We were reminded of the message of the song about the little drummer boy who honors God with his gift and talent of playing music. 
The number of Christmas stockings grows with each new girlfriend. However, this year I added a golden one on the stairs to represent Jesus and to remind us of how we may honor Him. 

Among the many gifts were a Kathryn Hoyt original painting for each of her Koch grandchildren.

Here are some of my favorite pictures. Thank you, Leah.

All the young uns 20 and under

Only a few years ago Elijah used to measure up to me every time he came over. He just couldn't wait to be taller than me, no great feat really. Look at him now at age 13, almost 14.

And now, the final family event is a three-day vacation in a big house near Madison, IN. More about that next week in the last Meemaw Moments post.

Tuesday, December 18, 2018

2018 Week 50: Christmas Programs

The week began with a worshipful Advent cantata at church.

In the afternoon we went to Kayla's end-of-semester dance recital of her multiple classes.

Rebecca was in three of them. She seems to prefer tap.

Early Hip Hop Jazz (left top); Early Ballet (left bottom); Early Tap (right)
Monday evening was Delta's Middle School and high School band concert at Emmens. Unfortunately from our position on the right side of the auditorium, we couldn't see our handsome 8th-grade trumpet-player, grandson Elijah.

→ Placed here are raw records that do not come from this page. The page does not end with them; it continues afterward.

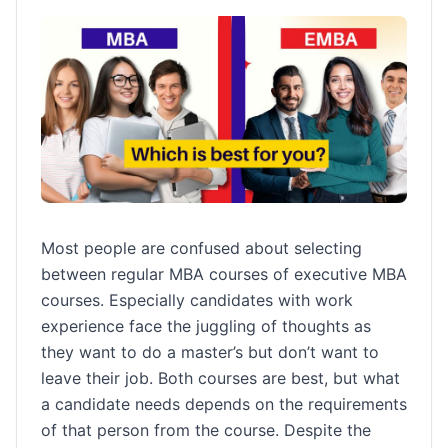
Most people are confused about selecting
between regular MBA courses of executive MBA
courses. Especially candidates with work
experience face the juggling of thoughts as
they want to do a master’s but don’t want to
leave their job. Both courses are best, but what
a candidate needs depends on the requirements
of that person from the course. Despite the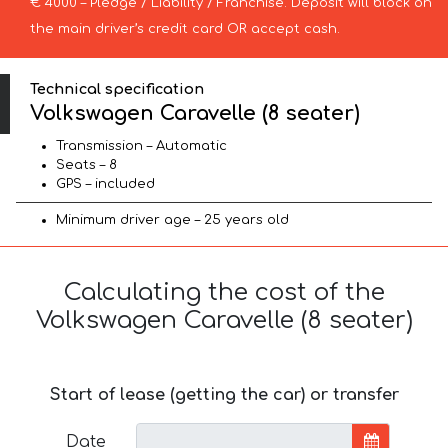
€ 4000 – Pledge / Liability / Franchise. Deposit will block on
the main driver’s credit card OR accept cash.
Technical specification
Volkswagen Caravelle (8 seater)
Transmission – Automatic
Seats – 8
GPS – included
Minimum driver age – 25 years old
Calculating the cost of the
Volkswagen Caravelle (8 seater)
Start of lease (getting the car) or transfer
Date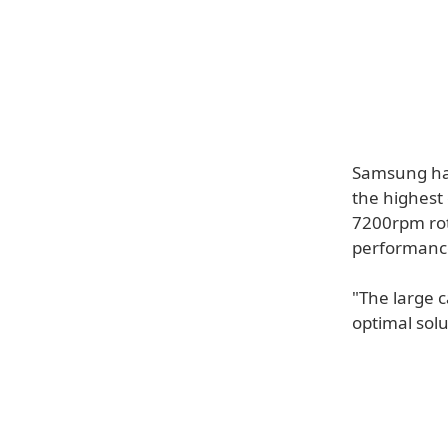
Samsung has
the highest
7200rpm rot
performanc
"The large 
optimal sol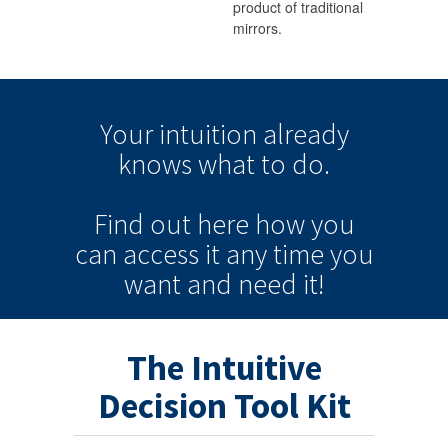
product of traditional
mirrors.
Your intuition
already
knows
what to do.
Find out here how you
can
access it
any time
you
want and need it!
The Intuitive
Decision Tool Kit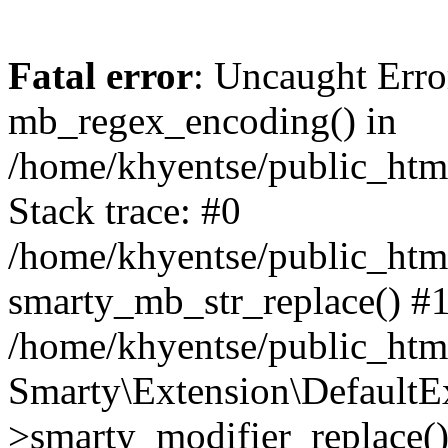
Fatal error
: Uncaught Erro
mb_regex_encoding() in
/home/khyentse/public_html
Stack trace: #0
/home/khyentse/public_html
smarty_mb_str_replace() #
/home/khyentse/public_html
Smarty\Extension\DefaultE
>smarty_modifier_replace(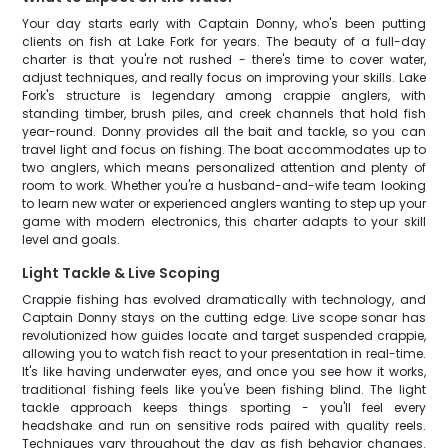
Your day starts early with Captain Donny, who's been putting
clients on fish at Lake Fork for years. The beauty of a full-day
charter is that you're not rushed - there's time to cover water,
adjust techniques, and really focus on improving your skills. Lake
Fork's structure is legendary among crappie anglers, with
standing timber, brush piles, and creek channels that hold fish
year-round. Donny provides all the bait and tackle, so you can
travel light and focus on fishing. The boat accommodates up to
two anglers, which means personalized attention and plenty of
room to work. Whether you're a husband-and-wife team looking
to learn new water or experienced anglers wanting to step up your
game with modern electronics, this charter adapts to your skill
level and goals.
Light Tackle & Live Scoping
Crappie fishing has evolved dramatically with technology, and
Captain Donny stays on the cutting edge. Live scope sonar has
revolutionized how guides locate and target suspended crappie,
allowing you to watch fish react to your presentation in real-time.
It's like having underwater eyes, and once you see how it works,
traditional fishing feels like you've been fishing blind. The light
tackle approach keeps things sporting - you'll feel every
headshake and run on sensitive rods paired with quality reels.
Techniques vary throughout the day as fish behavior changes.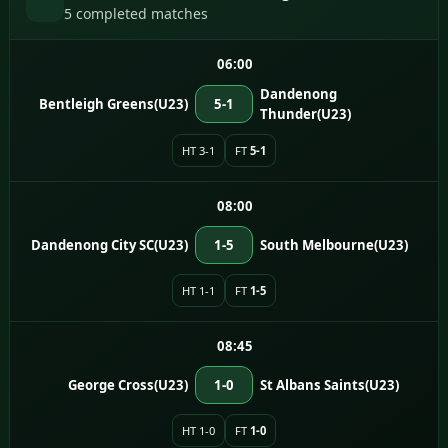
5 completed matches
06:00
Dandenong
Bentleigh Greens(U23)
5-1
Thunder(U23)
HT 3-1
FT
5-1
08:00
Dandenong City SC(U23)
1-5
South Melbourne(U23)
HT 1-1
FT
1-5
08:45
George Cross(U23)
1-0
St Albans Saints(U23)
HT 1-0
FT
1-0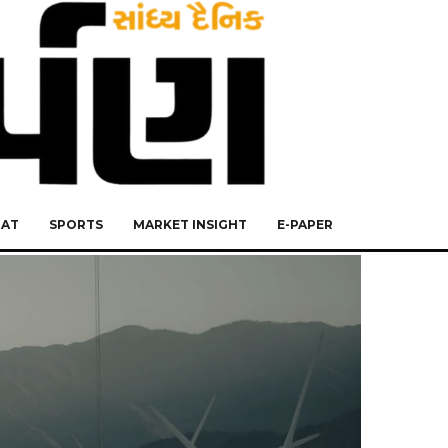
RAT
SPORTS
MARKET INSIGHT
E-PAPER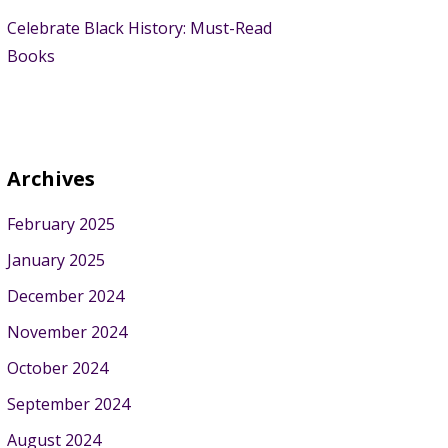
Celebrate Black History: Must-Read
Books
Archives
February 2025
January 2025
December 2024
November 2024
October 2024
September 2024
August 2024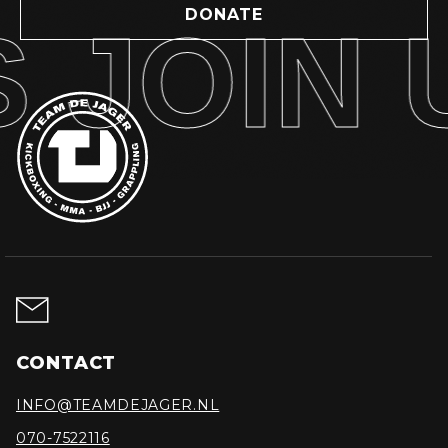
DONATE
JOIN U
CONTACT
INFO@TEAMDEJAGER.NL
070-7522116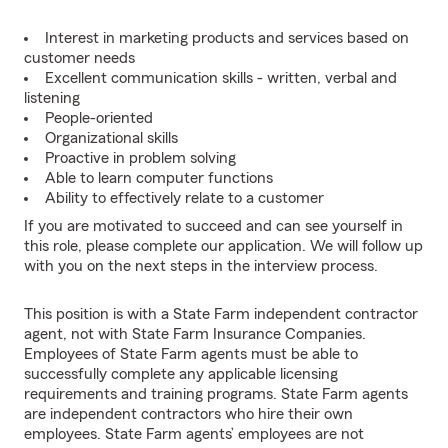
Interest in marketing products and services based on
customer needs
Excellent communication skills - written, verbal and
listening
People-oriented
Organizational skills
Proactive in problem solving
Able to learn computer functions
Ability to effectively relate to a customer
If you are motivated to succeed and can see yourself in
this role, please complete our application. We will follow up
with you on the next steps in the interview process.
This position is with a State Farm independent contractor
agent, not with State Farm Insurance Companies.
Employees of State Farm agents must be able to
successfully complete any applicable licensing
requirements and training programs. State Farm agents
are independent contractors who hire their own
employees. State Farm agents’ employees are not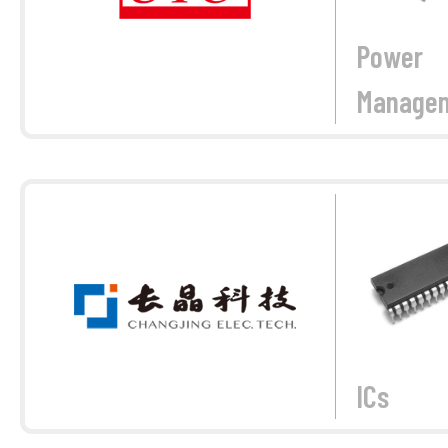
Power
Manage
ICs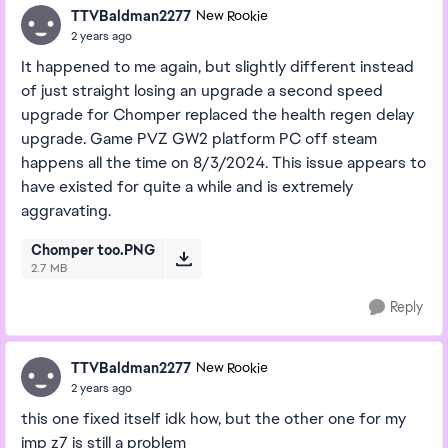
TTVBaldman2277
New Rookie
2 years ago
It happened to me again, but slightly different instead
of just straight losing an upgrade a second speed
upgrade for Chomper replaced the health regen delay
upgrade. Game PVZ GW2 platform PC off steam
happens all the time on 8/3/2024. This issue appears to
have existed for quite a while and is extremely
aggravating.
Chomper too.PNG
2.7 MB
Reply
TTVBaldman2277
New Rookie
2 years ago
this one fixed itself idk how, but the other one for my
imp z7 is still a problem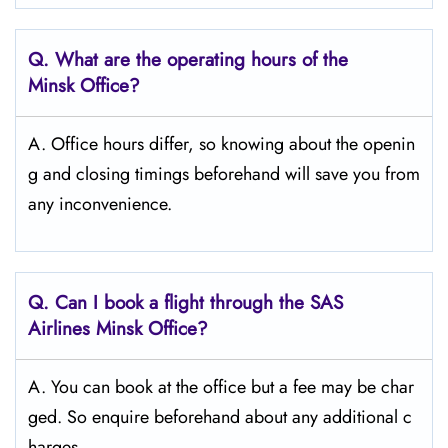
Q. What are the operating hours of the
Minsk
Office?
A. Office hours differ, so knowing about the openin
g and closing timings beforehand will save you from
any inconvenience.
Q. Can I book a flight through the SAS
Airlines Minsk
Office?
A. You can book at the office but a fee may be char
ged. So enquire beforehand about any additional c
harges.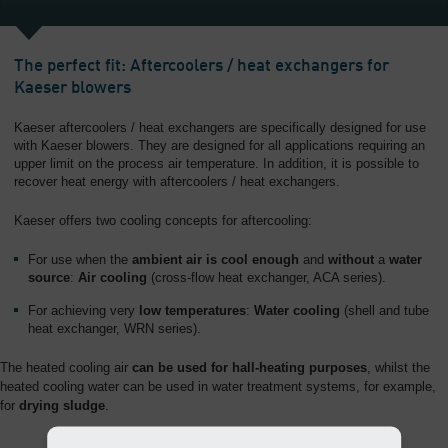
The perfect fit: Aftercoolers / heat exchangers for
Kaeser blowers
Kaeser aftercoolers / heat exchangers are specifically designed for use
with Kaeser blowers. They are designed for all applications requiring an
upper limit on the process air temperature. In addition, it is possible to
recover heat energy with aftercoolers / heat exchangers.
Kaeser offers two cooling concepts for aftercooling:
For use when the
ambient air is cool enough
and
without
a
water
source
:
Air cooling
(cross-flow heat exchanger, ACA series).
For achieving very
low temperatures
:
Water cooling
(shell and tube
heat exchanger, WRN series).
The heated cooling air
can be used for hall-heating purposes
, whilst the
heated cooling water can be used in water treatment systems, for example,
for
drying sludge
.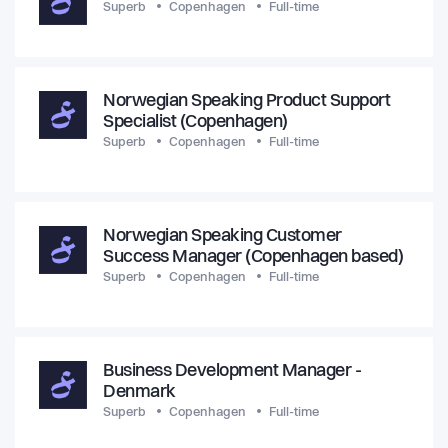
Superb
Copenhagen
Full-time
Norwegian Speaking Product Support
Specialist (Copenhagen)
Superb
Copenhagen
Full-time
Norwegian Speaking Customer
Success Manager (Copenhagen based)
Superb
Copenhagen
Full-time
Business Development Manager -
Denmark
Superb
Copenhagen
Full-time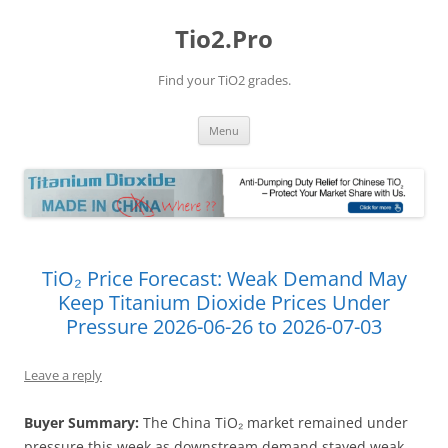
Tio2.Pro
Find your TiO2 grades.
Skip
Menu
to
content
TiO₂ Price Forecast: Weak Demand May
Keep Titanium Dioxide Prices Under
Pressure 2026-06-26 to 2026-07-03
Leave a reply
Buyer Summary:
The China TiO₂ market remained under
pressure this week as downstream demand stayed weak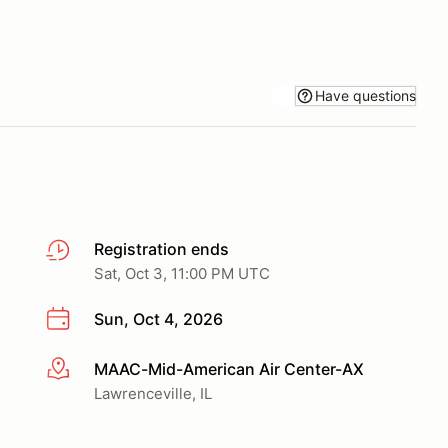
Have questions
Registration ends
Sat, Oct 3, 11:00 PM UTC
Sun, Oct 4, 2026
MAAC-Mid-American Air Center-AX
More info
Lawrenceville, IL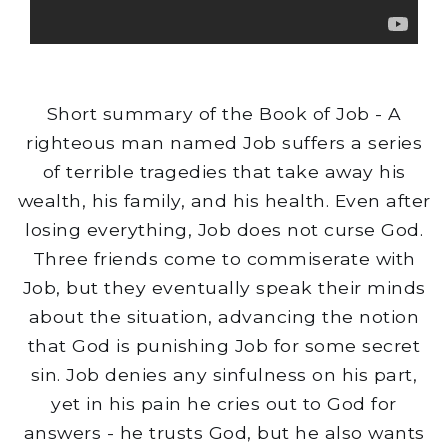
Short summary of the Book of Job - A
righteous man named Job suffers a series
of terrible tragedies that take away his
wealth, his family, and his health. Even after
losing everything, Job does not curse God.
Three friends come to commiserate with
Job, but they eventually speak their minds
about the situation, advancing the notion
that God is punishing Job for some secret
sin. Job denies any sinfulness on his part,
yet in his pain he cries out to God for
answers - he trusts God, but he also wants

Wednesday was our tap group's last performance for the year, at the Upland Senior Activities Center.

The Dancing Divas
We had fun painting tiles again in our Thursday Art Club. This time we copied some snowmen figures from a placemat I took from my visit with Mother last week.

Favorite Christmas decorations have been showing up all week. Small Nativities replaced the turtle collection on the kitchen windowsill--Leah's clay set, complete with tiny gifts for each of the Magi (left); a teeny tiny one from Mexico (middle); and the cutest figures from Northern Argentina.

Michael helped set up all three Christmas trees stored away in the attic. 

One of my favorite Christmas-tree related photos shows how Stephan and Karen get theirs.

It was the last week of the semester for our resident student--the dreaded finals week. We rarely saw her. In fact she pulled a couple all-nighters and finally surfaced Friday. One of her engineering friends came over as well to get some shut-eye before the long trip home. 

Elaine and Moriah--in one of her rare resting-postures
It took all day Saturday for Moriah to finally rise, sort, pack, clean and eventually make her way home all the way to Muncie. We were grateful for the extra time to hang-out--a whole semester's worth of visiting!

The programs continued. Sunday, the 16th, children sang and acted out the Christmas story in churches around. And yesterday, was the second Monday we made our way to the huge Ball State University auditorium for yet another musical presentation--Royerton Elementary (Zion and Jude, 3rd grade and Kindergarten). The noticeable difference was that the content was entirely secular with no mention of the true Christmas story--Emmanuel, God with us, Jesus Christ born to live among us.